Results: Alpha1, Alpha2, Beta1, Beta2, Beta3, Delta and Theta brain wave activity of the dACC was unable to reliably predict eating behaviours or attitudes in the obese participants. Intuitive eating subscale ‘reliance on hunger and satiety cues’ score was negatively associated with Beta1 brain activity of the dACC. Mindful eating awareness score was positively associated with Alpha1 brain activity and Yale Food Addiction Scale score were positively associated with Alpha 2 brain activity of the dACC. As expected, eating behaviour and attitudes differed between the lean and obese groups. Lean participants had significantly higher mindful eating awareness scores and intuitive eating scores. Obese participants had significantly higher emotional, restrained, binge eating and Yale Food Addiction Scale scores. No difference in external eating scores was observed between the lean and obese groups.

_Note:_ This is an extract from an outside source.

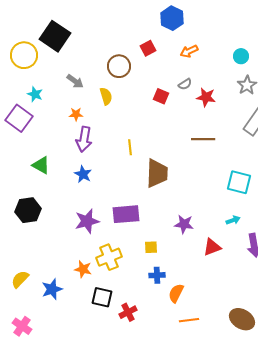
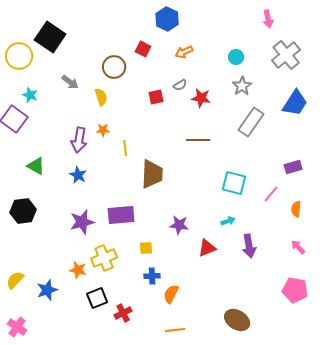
red square: (148, 48) -> (143, 49), turned -35
red square: (161, 96) -> (156, 97), turned -35
orange star: (76, 114) -> (103, 130), moved
black square: (102, 297) -> (97, 298), turned -35
orange line: (189, 320) -> (175, 330), moved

Conclusion: Whilst there were some interesting and significant associations between brain band activity of the dACC and eating behaviour and attitude scores. Alpha1, Alpha2, Beta1, Beta2, Beta3, Delta and Theta brain wave activity of the dACC alone, was not sufficient to reliably predict the eating behaviours and attitudes that were the focus of this study. Predicting the eating behaviours and attitudes measured, may require the investigation of activity within several regions of the brain that process attentional resources, internal self-monitoring, reward anticipation, interoception and the connectivity between these regions.